Le Collectif Chinonais Environnement, qui siège à la CLI, et l’Association pour le contrôle de la radioactivité dans l’Ouest (ACRO), qui réalise des prélèvements et des analyses indépendants, alertent d’ailleurs depuis des mois sur la présence de tritium dans la Loire et dans l’eau potable, puisée à Saumur, en aval de la centrale de Chinon. Les prélèvements réalisés par l’Acro remettent en question les méthodes utilisées par les autorités pour surveiller l’impact des rejets dans l’environnement. L’ASN et l’IRSN doivent d’ailleurs entamer des mesures quotidiennes des niveaux de tritium à partir de novembre, afin d’approfondir leurs modélisations concernant le rejet de cet élément radioactif dans les eaux fluviales nous dit la Nouvelle République dans un article du 14 octobre signé Baptiste Decharme (voir ci-dessous).

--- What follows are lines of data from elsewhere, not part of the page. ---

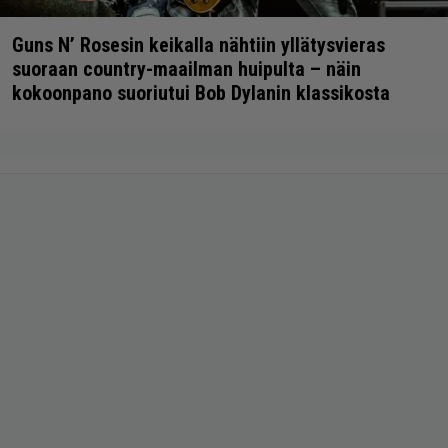
Guns N’ Rosesin keikalla nähtiin yllätysvieras
suoraan country-maailman huipulta – näin
kokoonpano suoriutui Bob Dylanin klassikosta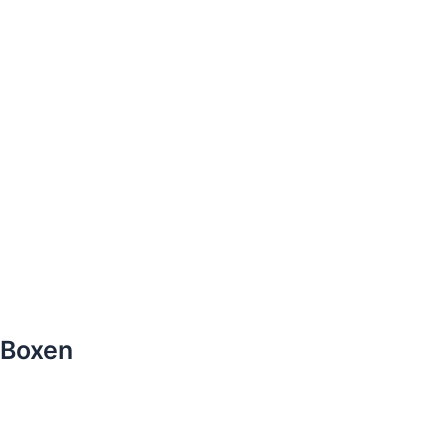
Boxen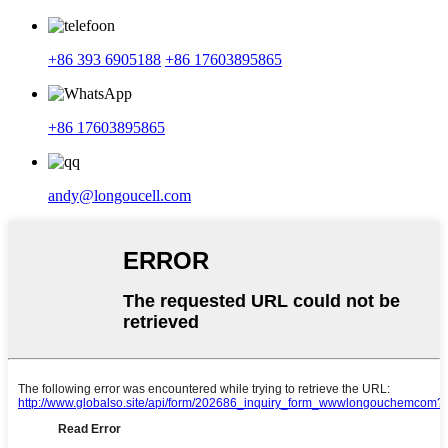
+86 393 6905188
+86 17603895865
+86 17603895865
andy@longoucell.com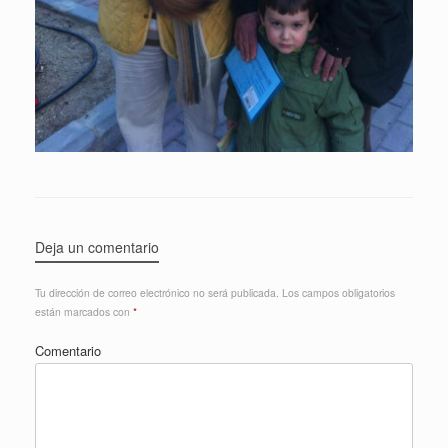
Deja un comentario
Tu dirección de correo electrónico no será publicada.
Los campos obligatorios
están marcados con
*
Comentario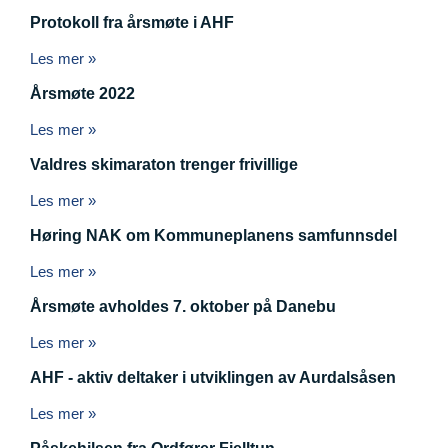
Protokoll fra årsmøte i AHF
Les mer »
Årsmøte 2022
Les mer »
Valdres skimaraton trenger frivillige
Les mer »
Høring NAK om Kommuneplanens samfunnsdel
Les mer »
Årsmøte avholdes 7. oktober på Danebu
Les mer »
AHF - aktiv deltaker i utviklingen av Aurdalsåsen
Les mer »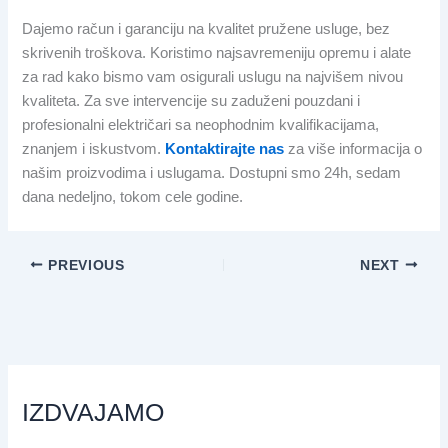
Dajemo račun i garanciju na kvalitet pružene usluge, bez
skrivenih troškova. Koristimo najsavremeniju opremu i alate
za rad kako bismo vam osigurali uslugu na najvišem nivou
kvaliteta. Za sve intervencije su zaduženi pouzdani i
profesionalni električari sa neophodnim kvalifikacijama,
znanjem i iskustvom.
Kontaktirajte nas
za više informacija o
našim proizvodima i uslugama. Dostupni smo 24h, sedam
dana nedeljno, tokom cele godine.
PREVIOUS
NEXT
IZDVAJAMO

Quoiqu’il en soit, même en respectant la limite autorisée, il y a bien eu rejets de substances trop radioactives dans un cours d’eau. Et l’erreur d’EDF n’a été découverte qu’après coup, une fois que les rejets terminés. Ce nouvel incident démontre un nouvelle fois que c’est l’environnement, et avec lui tous ses habitants, qui paie directement les conséquences du fonctionnement de l’industrie atomique et qui encaisse régulièrement les surcoûts dus aux erreurs de l’exploitant.
Déclaration d’un Evènement Significatif Environnement suite à une analyse erronée d’un réservoir de collecte d’effluents liquides
Publié le 01/10/2020
Le 25 septembre 2020, la centrale nucléaire de production d’électricité de Chinon a déclaré, auprès de l’Autorité de Sûreté Nucléaire, un évènement significatif environnement suite à la détection d’une anomalie du processus de surveillance des rejets en Loire. Dans le cadre du fonctionnement de l’installation, le contenu d’un réservoir de collecte d’effluents liquides a été mis au rejet du 19 au 21 septembre 2020. Conformément aux procédures d’exploitation et aux exigences de l’arrêté de rejet du site, un prélèvement dans ce réservoir a été réalisé pour analyse de son contenu avant rejet, afin d’en calculer les conditions du rejet ce celui-ci.
Le 22 septembre 2020, à l’occasion de la surveillance réglementaire de l’environnement, malgré une activité calculée conforme aux limites réglementaires, une activité atypique a été mesurée en Loire, en aval du site. Après investigations, une erreur d’analyse du réservoir de collecte d’effluents liquides a été détectée, ce qui a occasionné une sous-estimation de l’activité contenue dans le réservoir, entraînant une détermination inexacte des conditions de rejet de celui-ci.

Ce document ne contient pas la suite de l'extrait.